▸ **Your goal**:
Pictures excluded, copy all of the data below exactly.

Extracted page text data:
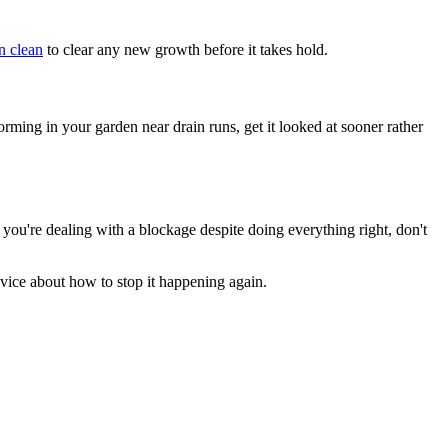
n clean
to clear any new growth before it takes hold.
rming in your garden near drain runs, get it looked at sooner rather
f you're dealing with a blockage despite doing everything right, don't
dvice about how to stop it happening again.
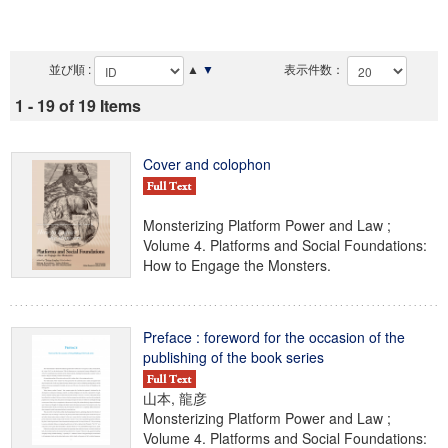
並び順 :
▲
▼
表示件数：
1 - 19 of 19 Items
Cover and colophon
Monsterizing Platform Power and Law ;
Volume 4. Platforms and Social Foundations:
How to Engage the Monsters.
Preface : foreword for the occasion of the
publishing of the book series
山本, 龍彦
Monsterizing Platform Power and Law ;
Volume 4. Platforms and Social Foundations:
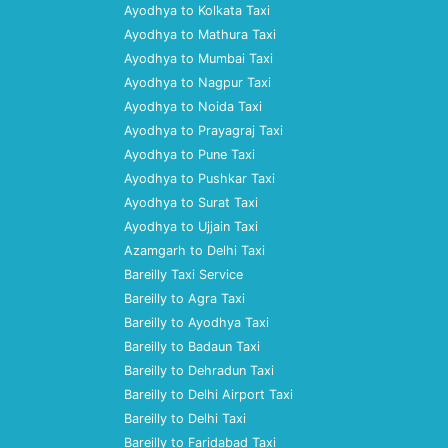
Ayodhya to Kolkata Taxi
Ayodhya to Mathura Taxi
Ayodhya to Mumbai Taxi
Ayodhya to Nagpur Taxi
Ayodhya to Noida Taxi
Ayodhya to Prayagraj Taxi
Ayodhya to Pune Taxi
Ayodhya to Pushkar Taxi
Ayodhya to Surat Taxi
Ayodhya to Ujjain Taxi
Azamgarh to Delhi Taxi
Bareilly Taxi Service
Bareilly to Agra Taxi
Bareilly to Ayodhya Taxi
Bareilly to Badaun Taxi
Bareilly to Dehradun Taxi
Bareilly to Delhi Airport Taxi
Bareilly to Delhi Taxi
Bareilly to Faridabad Taxi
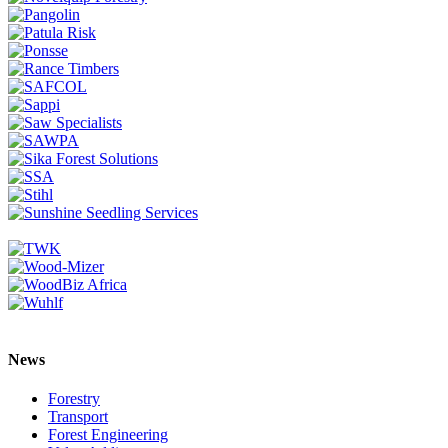
News
Forestry
Transport
Forest Engineering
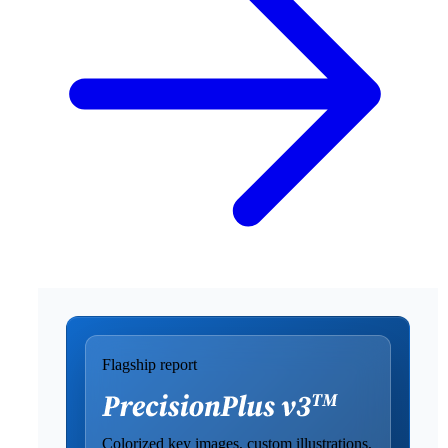
Flagship report
Colorized key images, custom illustrations,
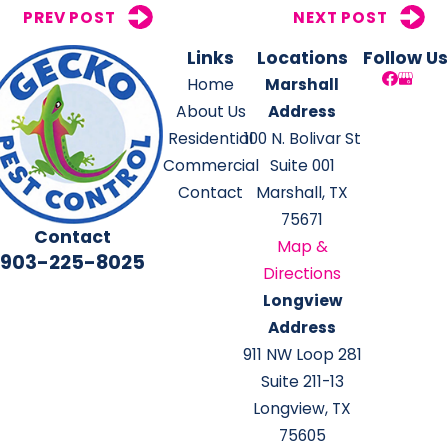
PREV POST
NEXT POST
Links
Locations
Follow Us
Home
Marshall
About Us
Address
Residential
100 N. Bolivar St
Commercial
Suite 001
Contact
Marshall, TX
75671
Contact
Map &
903-225-8025
Directions
Longview
Address
911 NW Loop 281
Suite 211-13
Longview, TX
75605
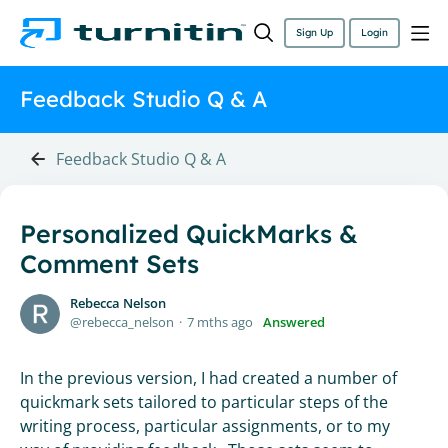
Sign Up
Login
Feedback Studio Q & A
Feedback Studio Q & A
Personalized QuickMarks &
Comment Sets
Rebecca Nelson
rebecca_nelson
7 mths ago
Answered
In the previous version, I had created a number of
quickmark sets tailored to particular steps of the
writing process, particular assignments, or to my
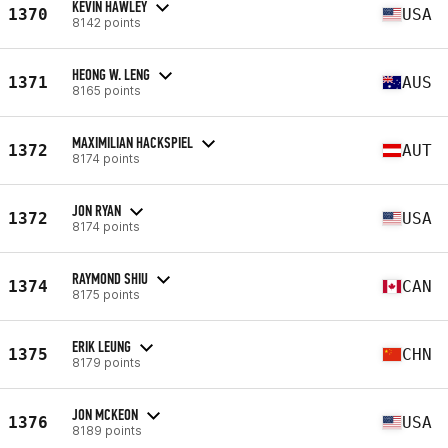
KEVIN HAWLEY
1370
USA
8142 points
HEONG W. LENG
1371
AUS
8165 points
MAXIMILIAN HACKSPIEL
1372
AUT
8174 points
JON RYAN
1372
USA
8174 points
RAYMOND SHIU
1374
CAN
8175 points
ERIK LEUNG
1375
CHN
8179 points
JON MCKEON
1376
USA
8189 points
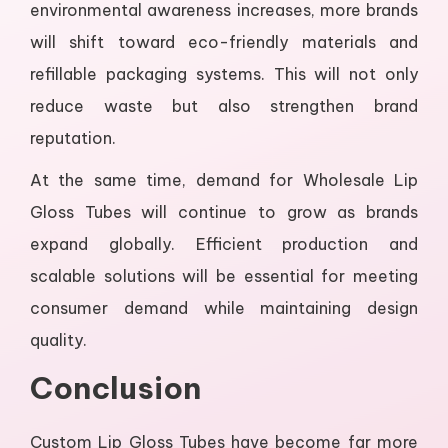
environmental awareness increases, more brands
will shift toward eco-friendly materials and
refillable packaging systems. This will not only
reduce waste but also strengthen brand
reputation.
At the same time, demand for Wholesale Lip
Gloss Tubes will continue to grow as brands
expand globally. Efficient production and
scalable solutions will be essential for meeting
consumer demand while maintaining design
quality.
Conclusion
Custom Lip Gloss Tubes have become far more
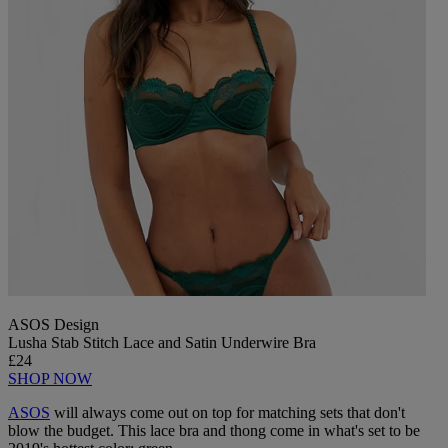
ASOS Design
Lusha Stab Stitch Lace and Satin Underwire Bra
£24
SHOP NOW
ASOS
will always come out on top for matching sets that don't
blow the budget. This lace bra and thong come in what's set to be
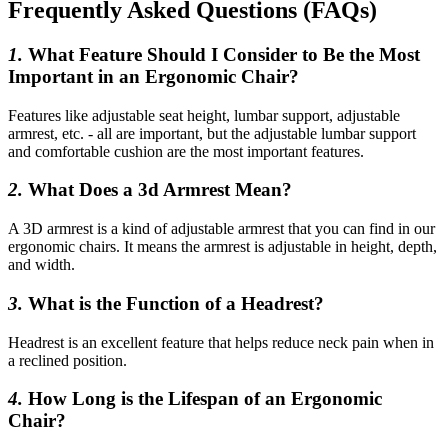
Frequently Asked Questions (FAQs)
1.
What Feature Should I Consider to Be the Most
Important in an Ergonomic Chair?
Features like adjustable seat height, lumbar support, adjustable
armrest, etc. - all are important, but the adjustable lumbar support
and comfortable cushion are the most important features.
2.
What Does a 3d Armrest Mean?
A 3D armrest is a kind of adjustable armrest that you can find in our
ergonomic chairs. It means the armrest is adjustable in height, depth,
and width.
3.
What is the Function of a Headrest?
Headrest is an excellent feature that helps reduce neck pain when in
a reclined position.
4.
How Long is the Lifespan of an Ergonomic
Chair?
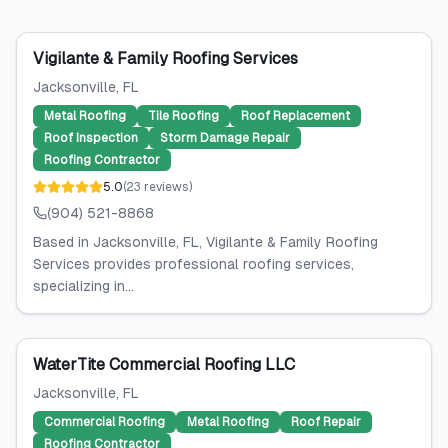
Vigilante & Family Roofing Services
Jacksonville
, FL
Metal Roofing
Tile Roofing
Roof Replacement
Roof Inspection
Storm Damage Repair
Roofing Contractor
5.0
(
23
reviews
)
(904) 521-8868
Based in Jacksonville, FL, Vigilante & Family Roofing
Services provides professional roofing services,
specializing in...
WaterTite Commercial Roofing LLC
Jacksonville
, FL
Commercial Roofing
Metal Roofing
Roof Repair
Roofing Contractor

▸ **Written response**:
n clean
to clear any new growth before it takes hold.
rming in your garden near drain runs, get it looked at sooner rather
f you're dealing with a blockage despite doing everything right, don't
dvice about how to stop it happening again.
並び順 :
▲
▼
表示件数：
1 - 19 of 19 Items
Cover and colophon
Monsterizing Platform Power and Law ;
Volume 4. Platforms and Social Foundations:
How to Engage the Monsters.
Preface : foreword for the occasion of the
publishing of the book series
山本, 龍彦
Monsterizing Platform Power and Law ;
Volume 4. Platforms and Social Foundations:
Ayodhya to Kolkata Taxi
Ayodhya to Mathura Taxi
Ayodhya to Mumbai Taxi
Ayodhya to Nagpur Taxi
Ayodhya to Noida Taxi
Ayodhya to Prayagraj Taxi
Ayodhya to Pune Taxi
Ayodhya to Pushkar Taxi
Ayodhya to Surat Taxi
Ayodhya to Ujjain Taxi
Azamgarh to Delhi Taxi
Bareilly Taxi Service
Bareilly to Agra Taxi
Bareilly to Ayodhya Taxi
Bareilly to Badaun Taxi
Bareilly to Dehradun Taxi
Bareilly to Delhi Airport Taxi
Bareilly to Delhi Taxi
Bareilly to Faridabad Taxi
News
Forestry
Transport
Forest Engineering
Flagship report
Colorized key images, custom illustrations,
PREV POST
NEXT POST
Links
Locations
Follow Us
Home
Marshall
About Us
Address
Residential
100 N. Bolivar St
Commercial
Suite 001
Contact
Marshall, TX
75671
Contact
Map &
903-225-8025
Directions
Longview
Address
911 NW Loop 281
Suite 211-13
Longview, TX
75605
Sign Up
Login
Feedback Studio Q & A
Feedback Studio Q & A
Personalized QuickMarks &
Comment Sets
Rebecca Nelson
rebecca_nelson
7 mths ago
Answered
In the previous version, I had created a number of
quickmark sets tailored to particular steps of the
writing process, particular assignments, or to my
KEVIN HAWLEY
1370
USA
8142 points
HEONG W. LENG
1371
AUS
8165 points
MAXIMILIAN HACKSPIEL
1372
AUT
8174 points
JON RYAN
1372
USA
8174 points
RAYMOND SHIU
1374
CAN
8175 points
ERIK LEUNG
1375
CHN
8179 points
JON MCKEON
1376
USA
8189 points
environmental awareness increases, more brands
will shift toward eco-friendly materials and
refillable packaging systems. This will not only
reduce waste but also strengthen brand
reputation.
At the same time, demand for Wholesale Lip
Gloss Tubes will continue to grow as brands
expand globally. Efficient production and
scalable solutions will be essential for meeting
consumer demand while maintaining design
quality.
Conclusion
Custom Lip Gloss Tubes have become far more
ASOS Design
Lusha Stab Stitch Lace and Satin Underwire Bra
£24
SHOP NOW
ASOS
will always come out on top for matching sets that don't
blow the budget. This lace bra and thong come in what's set to be
Frequently Asked Questions (FAQs)
1.
What Feature Should I Consider to Be the Most
Important in an Ergonomic Chair?
Features like adjustable seat height, lumbar support, adjustable
armrest, etc. - all are important, but the adjustable lumbar support
and comfortable cushion are the most important features.
2.
What Does a 3d Armrest Mean?
A 3D armrest is a kind of adjustable armrest that you can find in our
ergonomic chairs. It means the armrest is adjustable in height, depth,
and width.
3.
What is the Function of a Headrest?
Headrest is an excellent feature that helps reduce neck pain when in
a reclined position.
4.
How Long is the Lifespan of an Ergonomic
Chair?
Vigilante & Family Roofing Services
Jacksonville
, FL
Metal Roofing
Tile Roofing
Roof Replacement
Roof Inspection
Storm Damage Repair
Roofing Contractor
5.0
(
23
reviews
)
(904) 521-8868
Based in Jacksonville, FL, Vigilante & Family Roofing
Services provides professional roofing services,
specializing in...
WaterTite Commercial Roofing LLC
Jacksonville
, FL
Commercial Roofing
Metal Roofing
Roof Repair
Roofing Contractor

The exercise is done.